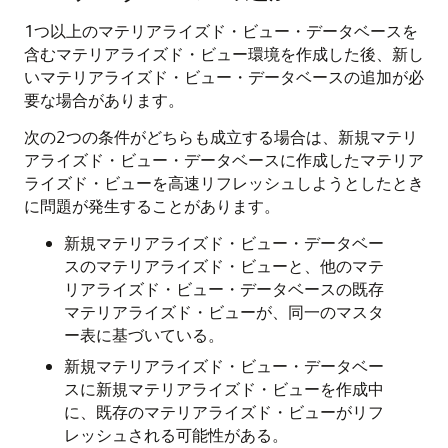
1つ以上のマテリアライズド・ビュー・データベースを
含むマテリアライズド・ビュー環境を作成した後、新し
いマテリアライズド・ビュー・データベースの追加が必
要な場合があります。
次の2つの条件がどちらも成立する場合は、新規マテリ
アライズド・ビュー・データベースに作成したマテリア
ライズド・ビューを高速リフレッシュしようとしたとき
に問題が発生することがあります。
新規マテリアライズド・ビュー・データベー
スのマテリアライズド・ビューと、他のマテ
リアライズド・ビュー・データベースの既存
マテリアライズド・ビューが、同一のマスタ
ー表に基づいている。
新規マテリアライズド・ビュー・データベー
スに新規マテリアライズド・ビューを作成中
に、既存のマテリアライズド・ビューがリフ
レッシュされる可能性がある。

• PROBLEM DESCRIPTION:
An exact copy of the entries above is needed, with the pictures removed.

• SOLUTION FOR THIS EXERCISE:
1つ以上のマテリアライズド・ビュー・データベースを
含むマテリアライズド・ビュー環境を作成した後、新し
いマテリアライズド・ビュー・データベースの追加が必
要な場合があります。
次の2つの条件がどちらも成立する場合は、新規マテリ
アライズド・ビュー・データベースに作成したマテリア
ライズド・ビューを高速リフレッシュしようとしたとき
に問題が発生することがあります。
新規マテリアライズド・ビュー・データベー
スのマテリアライズド・ビューと、他のマテ
リアライズド・ビュー・データベースの既存
マテリアライズド・ビューが、同一のマスタ
ー表に基づいている。
新規マテリアライズド・ビュー・データベー
スに新規マテリアライズド・ビューを作成中
に、既存のマテリアライズド・ビューがリフ
レッシュされる可能性がある。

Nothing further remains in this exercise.